What this task involves: Images stay out. Everything else in the records is repeated exactly.

Listed records:
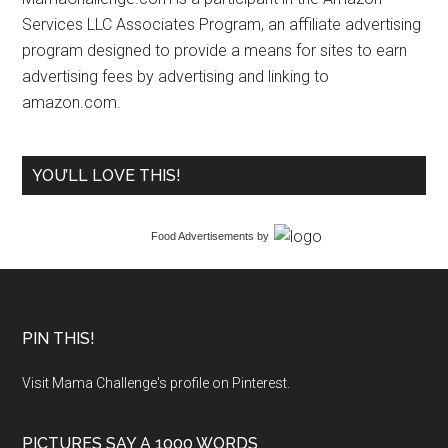
Services LLC Associates Program, an affiliate advertising
program designed to provide a means for sites to earn
advertising fees by advertising and linking to
amazon.com.
YOU’LL LOVE THIS!
Food Advertisements
by
PIN THIS!
Visit Mama Challenge's profile on Pinterest.
PICTURES SAY A 1000 WORDS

Output for this exercise:
Services LLC Associates Program, an affiliate advertising
program designed to provide a means for sites to earn
advertising fees by advertising and linking to
amazon.com.
YOU’LL LOVE THIS!
Food Advertisements
by
PIN THIS!
Visit Mama Challenge's profile on Pinterest.
PICTURES SAY A 1000 WORDS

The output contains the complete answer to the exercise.